**Information shown**
+ + + + + + +

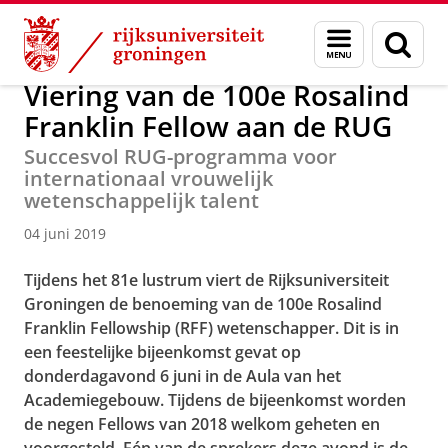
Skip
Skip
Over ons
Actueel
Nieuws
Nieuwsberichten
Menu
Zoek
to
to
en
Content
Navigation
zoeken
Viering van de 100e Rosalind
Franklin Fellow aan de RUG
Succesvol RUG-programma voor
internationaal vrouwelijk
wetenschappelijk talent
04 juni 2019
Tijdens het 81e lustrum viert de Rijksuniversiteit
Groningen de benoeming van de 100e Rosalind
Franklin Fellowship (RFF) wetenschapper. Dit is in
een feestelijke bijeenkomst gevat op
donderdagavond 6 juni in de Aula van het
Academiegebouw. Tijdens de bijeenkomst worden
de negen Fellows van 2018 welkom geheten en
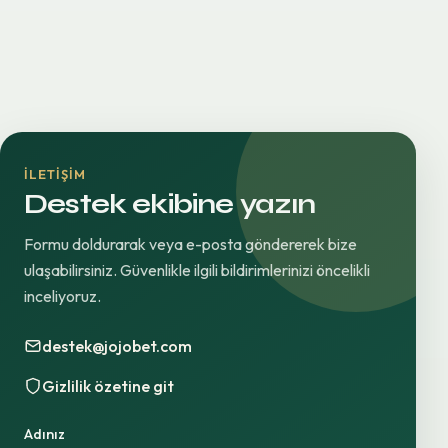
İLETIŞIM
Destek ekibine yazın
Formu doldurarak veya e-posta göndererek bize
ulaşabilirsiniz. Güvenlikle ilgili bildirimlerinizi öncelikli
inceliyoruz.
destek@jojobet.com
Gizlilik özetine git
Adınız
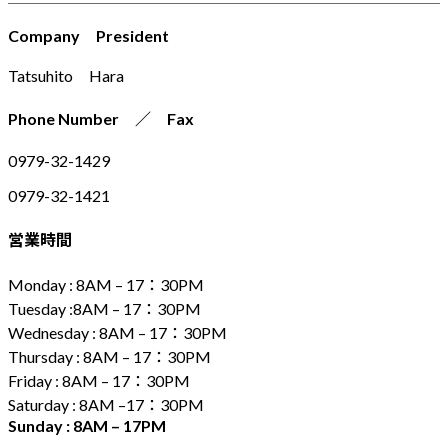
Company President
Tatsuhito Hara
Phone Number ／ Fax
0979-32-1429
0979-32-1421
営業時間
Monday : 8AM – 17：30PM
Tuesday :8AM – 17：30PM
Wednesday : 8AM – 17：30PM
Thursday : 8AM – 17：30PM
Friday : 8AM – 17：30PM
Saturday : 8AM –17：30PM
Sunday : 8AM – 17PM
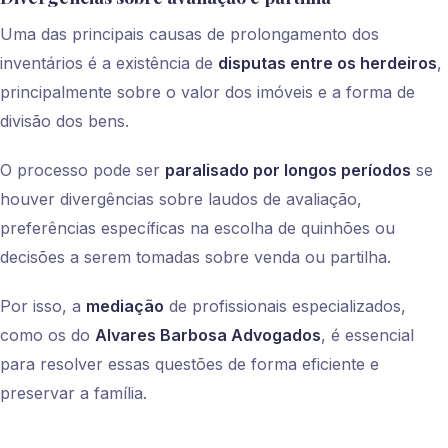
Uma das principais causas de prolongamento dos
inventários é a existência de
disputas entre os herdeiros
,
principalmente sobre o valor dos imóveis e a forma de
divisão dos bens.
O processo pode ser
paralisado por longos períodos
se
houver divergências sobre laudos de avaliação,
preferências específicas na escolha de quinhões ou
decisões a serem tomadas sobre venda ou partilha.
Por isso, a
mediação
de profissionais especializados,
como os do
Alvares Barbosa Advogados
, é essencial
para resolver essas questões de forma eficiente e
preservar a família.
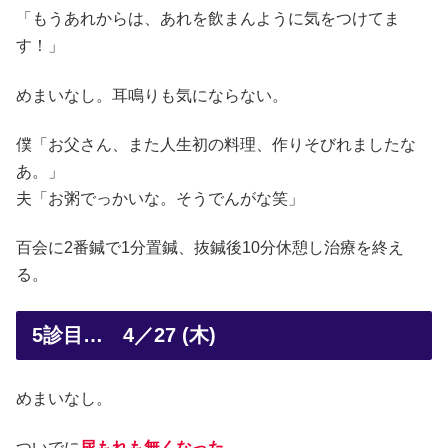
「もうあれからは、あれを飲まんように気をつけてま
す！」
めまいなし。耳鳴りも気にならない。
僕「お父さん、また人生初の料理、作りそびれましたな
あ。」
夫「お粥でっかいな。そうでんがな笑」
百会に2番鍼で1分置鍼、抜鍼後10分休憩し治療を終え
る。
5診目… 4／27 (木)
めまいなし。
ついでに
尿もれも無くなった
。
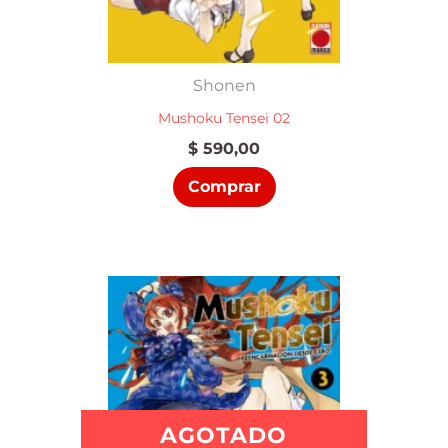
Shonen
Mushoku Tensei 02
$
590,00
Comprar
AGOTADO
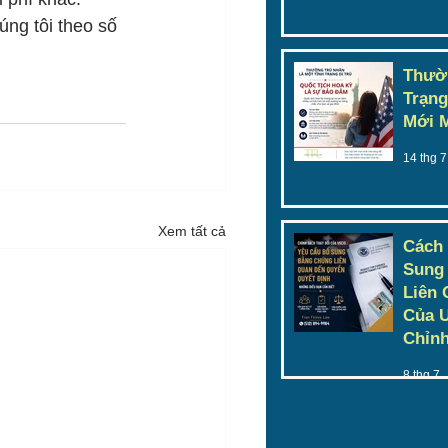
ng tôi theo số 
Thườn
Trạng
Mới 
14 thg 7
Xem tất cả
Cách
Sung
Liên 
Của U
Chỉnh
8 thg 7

+ + + + + + +

**Goal of the exercise**
Every entry above needs to be copied exactly, apart from its pictures.

**Written solution**
Skip
Skip
Over ons
Actueel
Nieuws
Nieuwsberichten
Menu
Zoek
to
to
en
Content
Navigation
zoeken
Viering van de 100e Rosalind
Franklin Fellow aan de RUG
Succesvol RUG-programma voor
internationaal vrouwelijk
wetenschappelijk talent
04 juni 2019
Tijdens het 81e lustrum viert de Rijksuniversiteit
Groningen de benoeming van de 100e Rosalind
Franklin Fellowship (RFF) wetenschapper. Dit is in
een feestelijke bijeenkomst gevat op
donderdagavond 6 juni in de Aula van het
Academiegebouw. Tijdens de bijeenkomst worden
de negen Fellows van 2018 welkom geheten en
İLETIŞIM
Destek ekibine yazın
Formu doldurarak veya e-posta göndererek bize
ulaşabilirsiniz. Güvenlikle ilgili bildirimlerinizi öncelikli
inceliyoruz.
destek@jojobet.com
Gizlilik özetine git
Adınız
Company President
Tatsuhito Hara
Phone Number ／ Fax
0979-32-1429
0979-32-1421
営業時間
Monday : 8AM – 17：30PM
Tuesday :8AM – 17：30PM
Wednesday : 8AM – 17：30PM
Thursday : 8AM – 17：30PM
Friday : 8AM – 17：30PM
Saturday : 8AM –17：30PM
Sunday : 8AM – 17PM
Uma das principais causas de prolongamento dos
inventários é a existência de
disputas entre os herdeiros
,
principalmente sobre o valor dos imóveis e a forma de
divisão dos bens.
O processo pode ser
paralisado por longos períodos
se
houver divergências sobre laudos de avaliação,
preferências específicas na escolha de quinhões ou
decisões a serem tomadas sobre venda ou partilha.
Por isso, a
mediação
de profissionais especializados,
como os do
Alvares Barbosa Advogados
, é essencial
para resolver essas questões de forma eficiente e
preservar a família.
「もうあれからは、あれを飲まんように気をつけてま
す！」
めまいなし。耳鳴りも気にならない。
僕「お父さん、また人生初の料理、作りそびれましたな
あ。」
夫「お粥でっかいな。そうでんがな笑」
百会に2番鍼で1分置鍼、抜鍼後10分休憩し治療を終え
る。
5診目… 4／27 (木)
めまいなし。
ついでに
尿もれも無くなった
。
Shonen
Mushoku Tensei 02
$
590,00
Comprar
AGOTADO
ng tôi theo số 
Thườn
Trạng
Mới 
14 thg 7
Xem tất cả
Cách
Sung
Liên 
Của U
Chỉnh
8 thg 7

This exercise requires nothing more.